Au cours des débats, M. André Vallini (Isère - Socialiste et républicain) a rappelé qu'en vertu de la convention de Genève, un demandeur d'asile doit pouvoir faire sa demande dans des conditions sûres. Or, il a déploré que ce ne soit pas le cas dans beaucoup de pays de transit. Face à leur incapacité à fournir des conditions d'accueil élémentaires, il est important d'engager une réflexion prudente sur la mise en oeuvre d'une procédure de délivrance de visas exceptionnels extraterritoriaux.
M. Claude Kern (Bas-Rhin - Union Centriste) a rappelé les responsabilités des États membres de l'Union européenne dans le cadre d'une politique d'asile et d'immigration dont la gestion serait confiée à des pays tiers.
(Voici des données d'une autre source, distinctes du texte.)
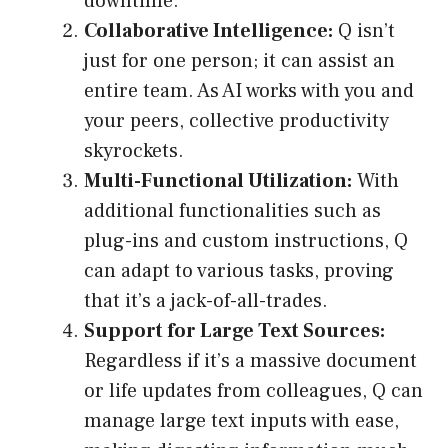
downtime.
Collaborative Intelligence:
Q isn’t
just for one person; it can assist an
entire team. As AI works with you and
your peers, collective productivity
skyrockets.
Multi-Functional Utilization:
With
additional functionalities such as
plug-ins and custom instructions, Q
can adapt to various tasks, proving
that it’s a jack-of-all-trades.
Support for Large Text Sources:
Regardless if it’s a massive document
or life updates from colleagues, Q can
manage large text inputs with ease,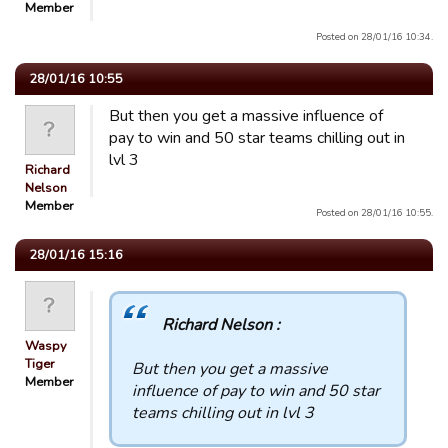
Member
Posted on 28/01/16 10:34.
28/01/16 10:55
But then you get a massive influence of
pay to win and 50 star teams chilling out in
lvl 3
Richard
Nelson
Member
Posted on 28/01/16 10:55.
28/01/16 15:16
Richard Nelson :
Waspy
Tiger
But then you get a massive
Member
influence of pay to win and 50 star
teams chilling out in lvl 3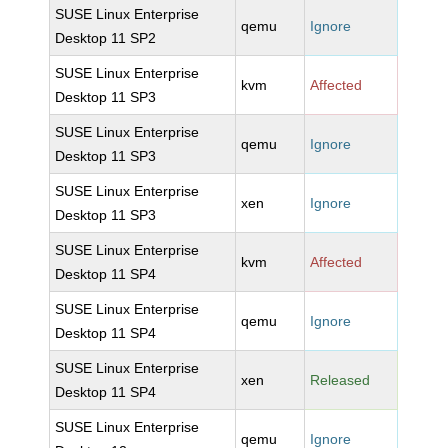
SUSE Linux Enterprise
qemu
Ignore
Desktop 11 SP2
SUSE Linux Enterprise
kvm
Affected
Desktop 11 SP3
SUSE Linux Enterprise
qemu
Ignore
Desktop 11 SP3
SUSE Linux Enterprise
xen
Ignore
Desktop 11 SP3
SUSE Linux Enterprise
kvm
Affected
Desktop 11 SP4
SUSE Linux Enterprise
qemu
Ignore
Desktop 11 SP4
SUSE Linux Enterprise
xen
Released
Desktop 11 SP4
SUSE Linux Enterprise
qemu
Ignore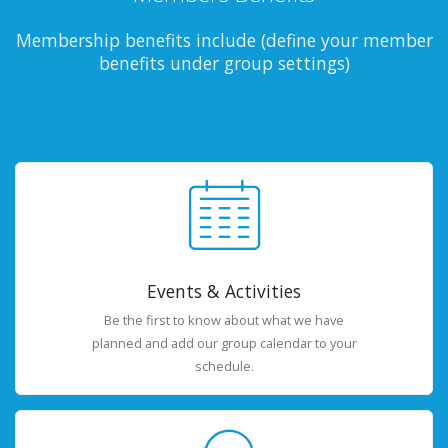
Membership benefits include (define your member
benefits under group settings)
Events & Activities
Be the first to know about what we have
planned and add our group calendar to your
schedule.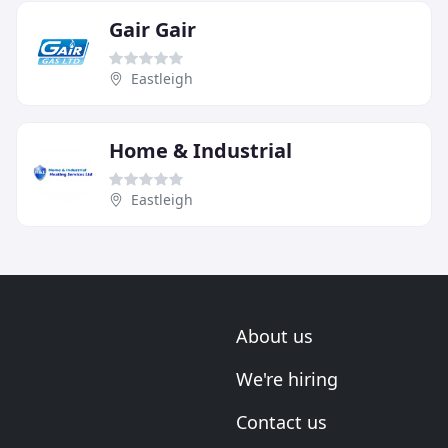
Gair Gair
Eastleigh
Home & Industrial
Eastleigh
About us
We're hiring
Contact us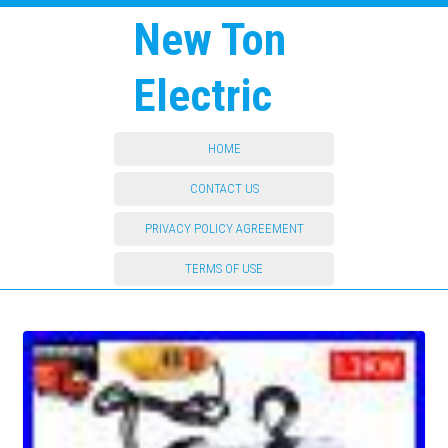
New Ton
Electric
HOME
CONTACT US
PRIVACY POLICY AGREEMENT
TERMS OF USE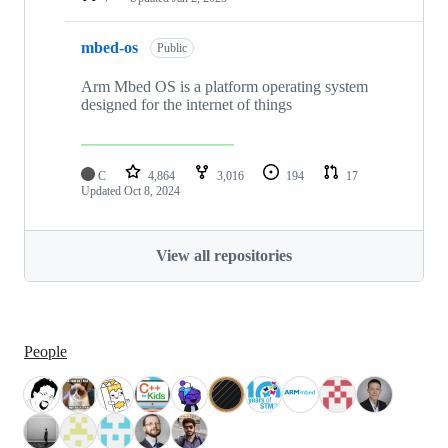
mbed-os
Public
Arm Mbed OS is a platform operating system
designed for the internet of things
C
4,864
3,016
194
17
Updated
Oct 8, 2024
View all repositories
People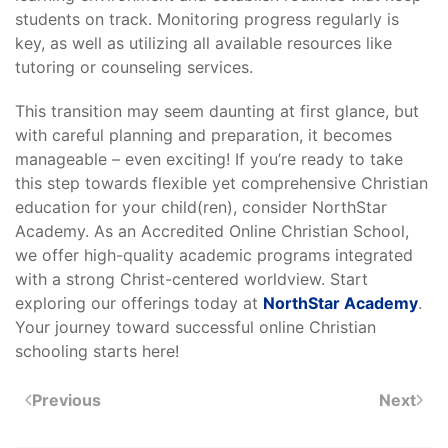
students on track. Monitoring progress regularly is
key, as well as utilizing all available resources like
tutoring or counseling services.
This transition may seem daunting at first glance, but
with careful planning and preparation, it becomes
manageable – even exciting! If you’re ready to take
this step towards flexible yet comprehensive Christian
education for your child(ren), consider NorthStar
Academy. As an Accredited Online Christian School,
we offer high-quality academic programs integrated
with a strong Christ-centered worldview. Start
exploring our offerings today at
NorthStar Academy
.
Your journey toward successful online Christian
schooling starts here!
Previous
Next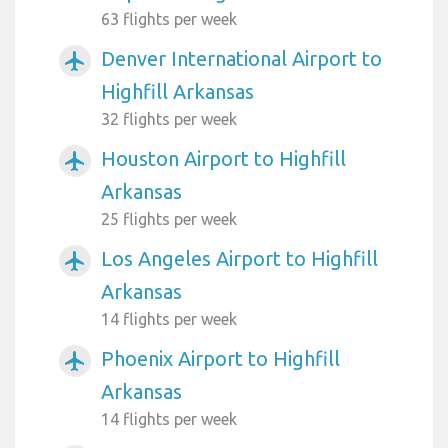
63 flights per week
Denver International Airport to
airplanemode_active
Highfill Arkansas
32 flights per week
Houston Airport to Highfill
airplanemode_active
Arkansas
25 flights per week
Los Angeles Airport to Highfill
airplanemode_active
Arkansas
14 flights per week
Phoenix Airport to Highfill
airplanemode_active
Arkansas
14 flights per week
En effet, les droits fondamentaux des demandeurs d'asile ne sont pas garantis dans ces pays. Ce sera donc aux États qui ont recours à ce type d'externalisation de s'assurer que les droits des demandeurs d'asile sont respectés.
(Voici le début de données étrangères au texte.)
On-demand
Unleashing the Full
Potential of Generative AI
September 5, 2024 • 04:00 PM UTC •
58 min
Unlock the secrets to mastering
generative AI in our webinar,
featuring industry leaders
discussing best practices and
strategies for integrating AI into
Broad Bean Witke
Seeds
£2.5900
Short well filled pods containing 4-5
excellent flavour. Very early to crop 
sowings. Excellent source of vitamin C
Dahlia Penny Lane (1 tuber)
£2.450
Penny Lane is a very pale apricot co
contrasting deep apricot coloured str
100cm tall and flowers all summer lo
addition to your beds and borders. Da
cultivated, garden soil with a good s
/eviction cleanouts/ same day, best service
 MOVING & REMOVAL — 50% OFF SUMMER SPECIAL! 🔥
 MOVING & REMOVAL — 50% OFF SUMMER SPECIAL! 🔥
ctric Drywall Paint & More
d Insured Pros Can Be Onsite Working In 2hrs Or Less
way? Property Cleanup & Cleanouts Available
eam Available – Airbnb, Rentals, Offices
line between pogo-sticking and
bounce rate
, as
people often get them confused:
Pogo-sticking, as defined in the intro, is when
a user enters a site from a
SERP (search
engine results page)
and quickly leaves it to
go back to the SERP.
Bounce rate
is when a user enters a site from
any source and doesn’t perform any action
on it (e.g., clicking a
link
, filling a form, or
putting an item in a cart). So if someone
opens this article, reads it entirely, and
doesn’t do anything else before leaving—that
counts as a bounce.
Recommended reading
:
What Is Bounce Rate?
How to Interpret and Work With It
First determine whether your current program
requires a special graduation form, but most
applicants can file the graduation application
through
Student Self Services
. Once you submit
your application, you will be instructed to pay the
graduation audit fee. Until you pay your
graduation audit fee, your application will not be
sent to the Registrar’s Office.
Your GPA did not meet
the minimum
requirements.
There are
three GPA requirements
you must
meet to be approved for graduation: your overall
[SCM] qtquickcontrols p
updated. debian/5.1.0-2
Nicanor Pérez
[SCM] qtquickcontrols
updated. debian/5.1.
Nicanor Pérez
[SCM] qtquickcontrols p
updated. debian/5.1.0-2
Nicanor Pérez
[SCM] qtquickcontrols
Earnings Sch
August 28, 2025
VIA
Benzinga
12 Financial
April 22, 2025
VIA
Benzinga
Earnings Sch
Mme Nicole Duranton (Eure - Les Républicains) a mis en exergue l'utilité d'une procédure extraterritoriale de demandes d'asile pour réduire les incitations aux traversées dangereuses et le trafic des passeurs, tout en réduisant l'afflux de réfugiés sur les côtes européennes. Il est toutefois nécessaire de mettre en place une véritable coordination préalable avec les pays de transit et de s'assurer de la sécurité des personnes déplacées.
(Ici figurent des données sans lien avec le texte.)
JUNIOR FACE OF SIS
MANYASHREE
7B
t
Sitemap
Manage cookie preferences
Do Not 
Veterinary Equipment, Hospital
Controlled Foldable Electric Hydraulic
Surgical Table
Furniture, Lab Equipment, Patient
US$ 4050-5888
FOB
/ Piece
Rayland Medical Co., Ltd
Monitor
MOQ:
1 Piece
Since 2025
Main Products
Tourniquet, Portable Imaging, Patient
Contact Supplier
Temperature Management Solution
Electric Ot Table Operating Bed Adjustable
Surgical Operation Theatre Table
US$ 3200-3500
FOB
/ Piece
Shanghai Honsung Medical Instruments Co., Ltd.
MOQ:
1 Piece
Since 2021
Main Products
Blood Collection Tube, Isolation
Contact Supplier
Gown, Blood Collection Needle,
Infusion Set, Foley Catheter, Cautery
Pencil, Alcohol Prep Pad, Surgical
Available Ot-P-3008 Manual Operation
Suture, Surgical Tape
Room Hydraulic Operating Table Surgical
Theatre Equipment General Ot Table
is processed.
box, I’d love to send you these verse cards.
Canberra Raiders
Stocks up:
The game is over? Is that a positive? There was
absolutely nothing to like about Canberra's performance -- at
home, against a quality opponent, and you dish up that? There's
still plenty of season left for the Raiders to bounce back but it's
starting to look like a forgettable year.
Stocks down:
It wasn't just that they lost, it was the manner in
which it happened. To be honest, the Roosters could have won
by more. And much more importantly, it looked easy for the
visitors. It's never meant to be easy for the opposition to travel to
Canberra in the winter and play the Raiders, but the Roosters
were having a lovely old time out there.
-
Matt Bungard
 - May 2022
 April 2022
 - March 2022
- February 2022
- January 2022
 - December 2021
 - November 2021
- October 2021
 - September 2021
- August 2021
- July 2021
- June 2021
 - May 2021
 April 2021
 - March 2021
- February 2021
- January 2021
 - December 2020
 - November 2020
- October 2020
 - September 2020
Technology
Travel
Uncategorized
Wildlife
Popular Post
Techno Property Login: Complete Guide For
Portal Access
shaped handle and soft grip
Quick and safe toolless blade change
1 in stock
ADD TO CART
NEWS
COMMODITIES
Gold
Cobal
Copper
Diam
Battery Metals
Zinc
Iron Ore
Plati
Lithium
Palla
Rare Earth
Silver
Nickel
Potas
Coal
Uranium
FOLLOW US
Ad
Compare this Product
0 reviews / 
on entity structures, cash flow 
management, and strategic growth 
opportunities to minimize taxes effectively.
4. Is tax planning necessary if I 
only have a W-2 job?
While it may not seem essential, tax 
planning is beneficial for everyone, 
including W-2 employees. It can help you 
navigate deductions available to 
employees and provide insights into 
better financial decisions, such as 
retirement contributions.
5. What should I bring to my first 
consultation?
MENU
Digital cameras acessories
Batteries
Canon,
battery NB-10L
M. Jacques Maire (Hauts-de-Seine - La République en Marche) a souligné les menaces qui pèsent aujourd'hui sur le droit d'asile. S'il est favorable au traitement extraterritorial des demandes d'asile, il estime que cela doit se faire en respectant certaines conditions et notamment une répartition plus équilibrée des personnes réinstallées entre les pays d'accueil. Il est également important de financer les hotspots pour les rendre plus accessibles et d'engager une véritable coopération avec les pays africains dans le but d'apporter de l'aide aux collectivités locales.
M. Bernard Cazeau (Dordogne - La République en Marche) a mis en garde sur les problèmes que pourrait générer un mécanisme de traitement extraterritorial des demandes d'asiles. S'il a reconnu leur utilité pour éviter les embarcations dangereuses des migrants, les conditions d'accueil dans les pays de transit ne sont pas toujours appropriées. En outre, cette mesure relève souvent d'une volonté de fermer ses frontières et les accords bilatéraux en la matière violent le principe du non-refoulement. Cette solution ne pourra être envisagée qu'en engageant la responsabilité des États membres qui y recourent.
À l'issue de ces échanges, l'APCE a adopté une recommandation et une résolution sur le traitement extraterritorial des demandes d'asile et la création de centres d'accueil sûrs pour les réfugiés à l'étranger, une recommandation et une résolution sur les conséquences pour les droits de l'Homme de la « dimension extérieure » de la politique d'asile et de migration de l'Union européenne, ainsi qu'une recommandation et une résolution sur les obligations internationales des États membres du Conseil de l'Europe en matière de protection des vies des migrants en pleine mer.